Low rates of aseptic loosening were observed among the studies reporting outcomes by gender, much lower than rates of loosening seen in registry data, which are as high as 33% [2, 4, 5, 14, 27, 31]. Nevertheless, even with the low rates of aseptic loosening in our sample, women appeared to have higher rates of loosening with the data available. At this point, a rationale for the higher rates of aseptic loosening observed in women remains speculative. Implicated factors among the included studies included an increased rate of metal allergy among women, smaller femoral head sizes used in women, and a higher rate of cup malposition (possibly related to higher rates of hip dysplasia) [2, 5]. Current registry data available do not parse out the rates of aseptic loosening by gender; thus, correlations are not possible at this time. However, the Australian registry does appear to show a correlation between smaller femoral head sizes (≤ 50 mm) and higher rates of aseptic loosening [31]. Unfortunately, their analysis did not control for gender. In future iterations of registry data, it would be interesting to see if this relationship remains despite gender or if there is truly a relationship with gender.

Among the included studies, revision was the most commonly reported complication with nearly all of the included studies reporting revision rates by gender. With the included data, women had a higher rate of revision. This finding has been corroborated by the most recent Australian registry data from 2013 that demonstrated a threefold increase in the rate of revision among women at 1-year post-HRA implantation [31]. However, on further analysis of the Australian data, they demonstrate that this relationship appears to be related to femoral component head size with equivalent rates of revision regardless of gender in femoral head sizes greater than or equal to 50 mm [31]. Smaller femoral head size was frequently cited as a likely explanation for the increased rate of failure among the included studies. However, similar to previously discussed complications, femoral as well as acetabular geometry, metal allergy, and component malpositioning were all cited as possible explanations for the increased of revision in women.

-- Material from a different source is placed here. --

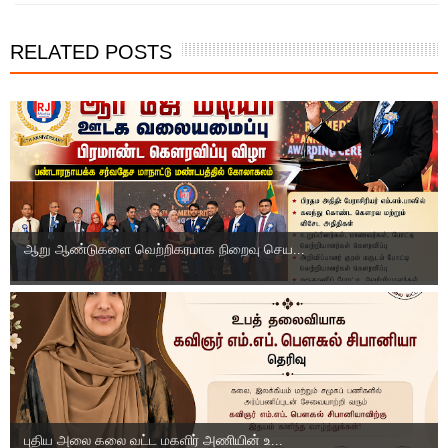
RELATED POSTS
ஆறு ஆண்டுகளை வெற்றிகரமாக நிறைவு செய...
புதிய அலை கலை வட்ட மகளிர் அணியின் உ...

An additional factor worth investigating in further studies includes the modes of failure stratified by gender, because this was not uniformly reported in the current studies. This would provide insights into possible causes for failure and surgical technique as well as implant improvements for the future.

Although mixed results have been reported with regard to gender differences in complications after MoM HRA, these findings are skewed by the general lack of gender-specific outcome reporting. Our systematic review of levels I through III studies demonstrated increased rates of ALTR, dislocation, aseptic loosening, and revision in women after MoM HRA. Although these findings shed light on the differential complication rate between genders, further study is necessary to elucidate the root causes of these findings. Moving forward, we would encourage researchers to investigate gender as a possible risk factor for complications and furthermore to report demographic data for all patients enrolled in studies (particularly those who experience complications).